Wirtschaft

Umsatzsteuer auf Herstellerabschlag: Etwa 120 Klagen in Hessen

Krankenkassen wollen Verjährung von Ansprüchen verhindern / Große Unterschiede zwischen Krankenkassen

tmb | Bei der Vorgehensweise im Zusammenhang mit der Umsatzsteuer auf den Herstellerabschlag unterscheiden sich die Krankenkassen immer stärker. In Hessen waren dazu bis zum 5. Februar etwa 120 Klagen gegen Apo­theken bekannt. Im Saarland, in Hamburg und in Sachsen-Anhalt berichten die Apotheker­verbände von Einzelfällen.

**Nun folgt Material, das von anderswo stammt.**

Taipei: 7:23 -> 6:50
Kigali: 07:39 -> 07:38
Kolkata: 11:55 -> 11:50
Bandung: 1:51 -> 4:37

Es geht dabei um die Einschätzung von Krankenkassen, Umsatzsteuer auf den gesetzlichen Hersteller­abschlag entrichtet zu haben, obwohl sie dazu nicht verpflichtet waren. Der steuerliche Sachverhalt wird kontrovers diskutiert. Die Steuerberatungsgesellschaft Treuhand Hannover hatte bereits im Dezember erläutert, die Umsatzsteuer werde bei dem auf Bundesebene vereinbarten Verfahren so verbucht, dass die Krankenkassen damit gar nicht belastet würden. Dann gäbe es keine Ansprüche auf Rückzahlung.

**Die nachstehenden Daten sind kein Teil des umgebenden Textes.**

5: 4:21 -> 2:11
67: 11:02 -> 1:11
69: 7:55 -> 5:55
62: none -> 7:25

Unterschiede bei Verzichtserklärungen und Klagen

Es ist nicht bekannt, wie viele Krankenkassen dennoch Ansprüche vermuten und versuchen, diese in steuerrechtlichen Verfahren vor den Finanzgerichten geltend zu machen. Doch nur einige Krankenkassen hatten vor dem Jahreswechsel Apotheken aufgefordert, auf die Einrede der Verjährung zur Umsatzsteuer für das Jahr 2015 zu verzichten. Damit wollen diese Krankenkassen verhindern, dass bis zu einem für sie positiven finanzgerichtlichen Urteil die Ansprüche für 2015 verjähren.

Waren es zum Jahreswechsel nur einzelne Krankenkassen, die von Apotheken Verzichtserklärungen gefordert hatten, zeichnen sich nun auch zwischen diesen Krankenkassen unterschiedliche Vorgehensweisen ab. Einige Krankenkassen hatten angedroht, die Apotheken vor dem Jahreswechsel zu verklagen, wenn diese keine Verzichtserklärung abgeben. Auch damit sollte die Verjährung verhindert werden. Doch bei diesen Klagen ergeben sich große regionale Unterschiede.

Klagewelle in Hessen

In Hessen rollt mittlerweile eine Klagewelle. Der Hessische Apothekerverband erklärte gegenüber der AZ, dass dort bis zum 5. Februar etwa 120 Klagen bekannt waren. Die Zahl nehme zu, weil das Sozialgericht Frankfurt derzeit die Klagen an die Apotheken versende. Der Hessische Apothekerverband habe einen Anwalt organisiert, der den Mitgliedern ausführliche Empfehlungen gebe und auch individuelle Mandate übernehmen könne. In Hessen hatte insbesondere die AOK Hessen Verzichtserklärungen von Apotheken gefordert.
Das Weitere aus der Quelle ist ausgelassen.